[Page images and extracted text]
___
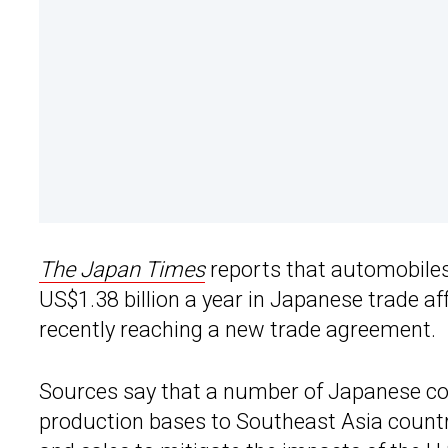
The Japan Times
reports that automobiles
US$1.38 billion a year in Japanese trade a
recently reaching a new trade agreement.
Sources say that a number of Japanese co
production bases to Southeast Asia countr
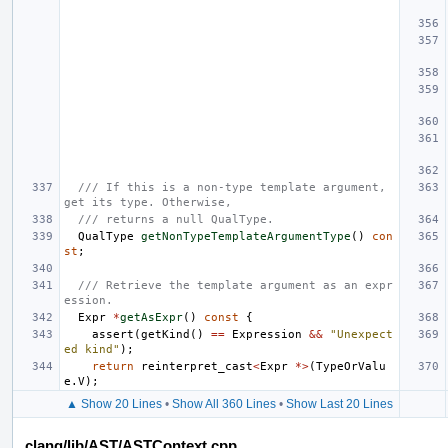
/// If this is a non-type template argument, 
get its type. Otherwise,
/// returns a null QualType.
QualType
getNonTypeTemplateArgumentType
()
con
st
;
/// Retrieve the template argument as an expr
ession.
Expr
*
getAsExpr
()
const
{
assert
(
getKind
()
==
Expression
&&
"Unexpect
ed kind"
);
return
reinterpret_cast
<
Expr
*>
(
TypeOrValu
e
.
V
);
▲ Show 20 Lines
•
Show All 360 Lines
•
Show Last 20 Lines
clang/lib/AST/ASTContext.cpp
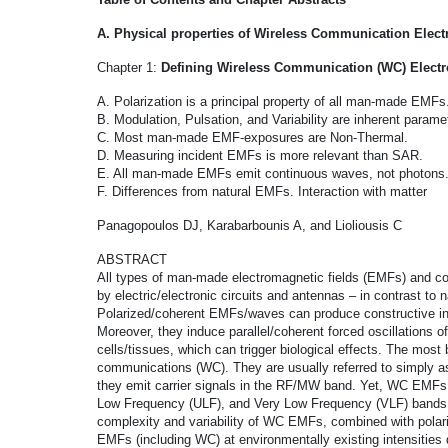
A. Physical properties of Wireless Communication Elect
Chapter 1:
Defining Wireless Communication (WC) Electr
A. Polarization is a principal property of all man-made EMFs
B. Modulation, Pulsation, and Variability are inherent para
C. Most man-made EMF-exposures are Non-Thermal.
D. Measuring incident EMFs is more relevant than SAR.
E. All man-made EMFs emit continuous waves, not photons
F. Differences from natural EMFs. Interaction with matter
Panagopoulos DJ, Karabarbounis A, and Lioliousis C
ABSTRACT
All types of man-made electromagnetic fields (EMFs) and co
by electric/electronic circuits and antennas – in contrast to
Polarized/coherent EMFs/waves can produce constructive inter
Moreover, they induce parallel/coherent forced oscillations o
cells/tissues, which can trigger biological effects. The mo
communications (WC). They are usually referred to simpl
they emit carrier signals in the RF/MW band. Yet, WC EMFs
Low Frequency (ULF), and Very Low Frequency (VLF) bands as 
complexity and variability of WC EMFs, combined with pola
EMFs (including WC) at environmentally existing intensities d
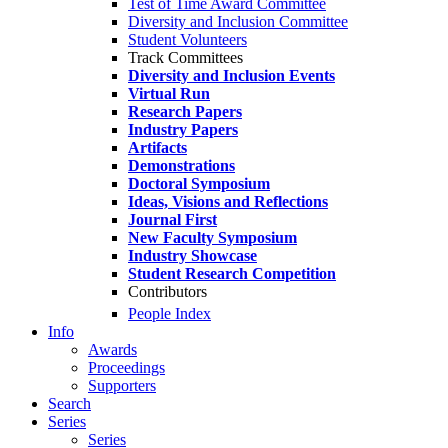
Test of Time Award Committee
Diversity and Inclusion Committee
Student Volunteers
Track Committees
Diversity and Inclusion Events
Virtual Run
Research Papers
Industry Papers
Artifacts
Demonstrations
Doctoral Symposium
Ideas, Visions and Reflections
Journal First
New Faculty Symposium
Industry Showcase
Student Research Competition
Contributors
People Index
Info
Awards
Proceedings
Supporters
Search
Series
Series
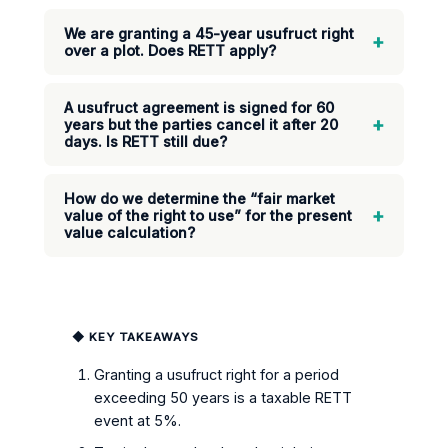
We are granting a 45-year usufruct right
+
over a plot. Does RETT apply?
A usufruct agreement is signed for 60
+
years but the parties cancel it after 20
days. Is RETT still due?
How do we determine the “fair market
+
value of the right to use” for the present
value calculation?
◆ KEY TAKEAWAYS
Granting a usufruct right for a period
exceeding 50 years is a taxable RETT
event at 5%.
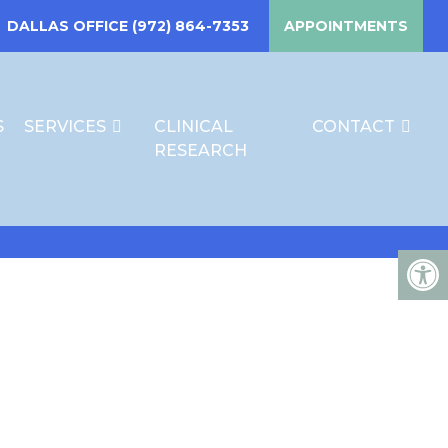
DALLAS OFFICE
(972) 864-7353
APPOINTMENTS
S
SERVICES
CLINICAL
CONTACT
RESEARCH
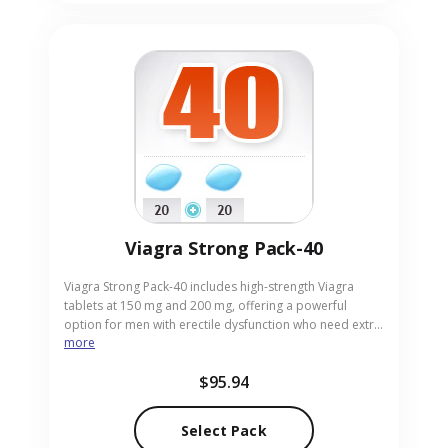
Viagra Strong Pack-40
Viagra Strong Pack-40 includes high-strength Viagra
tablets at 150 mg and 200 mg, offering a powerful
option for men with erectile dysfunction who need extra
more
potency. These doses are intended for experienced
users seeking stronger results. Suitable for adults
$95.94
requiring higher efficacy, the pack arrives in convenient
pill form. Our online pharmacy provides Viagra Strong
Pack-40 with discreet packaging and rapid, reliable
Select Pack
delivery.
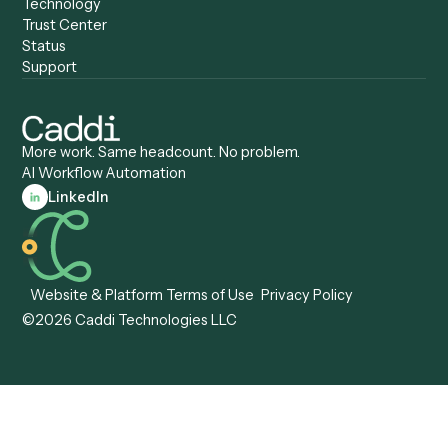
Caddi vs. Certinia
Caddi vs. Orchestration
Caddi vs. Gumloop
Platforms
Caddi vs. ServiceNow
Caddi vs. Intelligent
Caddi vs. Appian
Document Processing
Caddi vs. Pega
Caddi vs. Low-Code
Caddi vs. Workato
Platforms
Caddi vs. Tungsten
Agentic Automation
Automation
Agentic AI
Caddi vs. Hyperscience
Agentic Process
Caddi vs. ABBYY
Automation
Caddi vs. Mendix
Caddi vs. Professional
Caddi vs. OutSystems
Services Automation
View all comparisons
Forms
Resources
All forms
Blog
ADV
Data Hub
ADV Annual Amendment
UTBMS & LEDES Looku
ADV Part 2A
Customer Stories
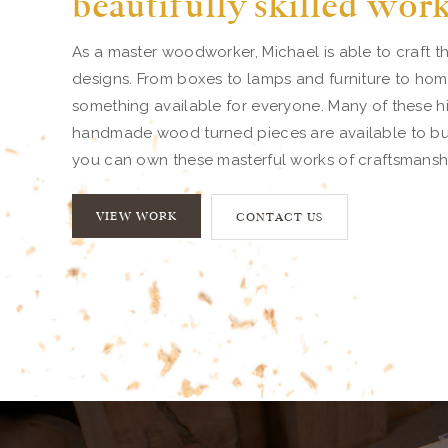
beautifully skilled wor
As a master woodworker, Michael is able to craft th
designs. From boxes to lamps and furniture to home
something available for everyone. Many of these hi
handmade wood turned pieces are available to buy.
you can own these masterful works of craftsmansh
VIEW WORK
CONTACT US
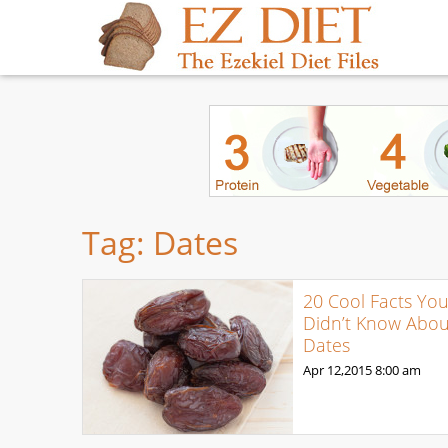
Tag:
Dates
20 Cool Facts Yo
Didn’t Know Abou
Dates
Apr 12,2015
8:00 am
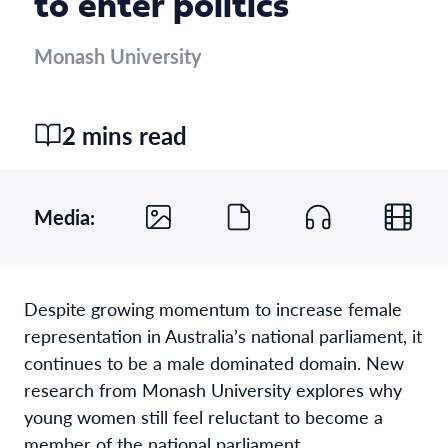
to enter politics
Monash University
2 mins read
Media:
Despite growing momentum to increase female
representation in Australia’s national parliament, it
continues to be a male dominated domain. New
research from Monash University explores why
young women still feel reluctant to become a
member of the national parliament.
___
Those lines of the records above that run from the one containing "Polarized/coherent EMFs/waves can" through the one containing "Caddi vs. Mendix" should be returned exactly, with no pictures among them.

=== OUTPUT FOR THIS EXERCISE ===
Polarized/coherent EMFs/waves can produce constructive inter
Moreover, they induce parallel/coherent forced oscillations o
cells/tissues, which can trigger biological effects. The mo
communications (WC). They are usually referred to simpl
they emit carrier signals in the RF/MW band. Yet, WC EMFs
Low Frequency (ULF), and Very Low Frequency (VLF) bands as 
complexity and variability of WC EMFs, combined with pola
EMFs (including WC) at environmentally existing intensities d
Test of Time Award Committee
Diversity and Inclusion Committee
Student Volunteers
Track Committees
Diversity and Inclusion Events
Virtual Run
Research Papers
Industry Papers
Artifacts
Demonstrations
Doctoral Symposium
Ideas, Visions and Reflections
Journal First
New Faculty Symposium
Industry Showcase
Student Research Competition
Contributors
People Index
Info
Awards
Proceedings
Supporters
Search
Series
Series
We are granting a 45-year usufruct right
+
over a plot. Does RETT apply?
A usufruct agreement is signed for 60
+
years but the parties cancel it after 20
days. Is RETT still due?
How do we determine the “fair market
+
value of the right to use” for the present
value calculation?
◆ KEY TAKEAWAYS
Granting a usufruct right for a period
exceeding 50 years is a taxable RETT
event at 5%.
DALLAS OFFICE
(972) 864-7353
APPOINTMENTS
S
SERVICES
CLINICAL
CONTACT
RESEARCH
Viagra Strong Pack-40
Viagra Strong Pack-40 includes high-strength Viagra
tablets at 150 mg and 200 mg, offering a powerful
option for men with erectile dysfunction who need extra
more
potency. These doses are intended for experienced
users seeking stronger results. Suitable for adults
$95.94
requiring higher efficacy, the pack arrives in convenient
pill form. Our online pharmacy provides Viagra Strong
Pack-40 with discreet packaging and rapid, reliable
Select Pack
delivery.
Caddi vs. Certinia
Caddi vs. Orchestration
Caddi vs. Gumloop
Platforms
Caddi vs. ServiceNow
Caddi vs. Intelligent
Caddi vs. Appian
Document Processing
Caddi vs. Pega
Caddi vs. Low-Code
Caddi vs. Workato
Platforms
Caddi vs. Tungsten
Agentic Automation
Automation
Agentic AI
Caddi vs. Hyperscience
Agentic Process
Caddi vs. ABBYY
Automation
Caddi vs. Mendix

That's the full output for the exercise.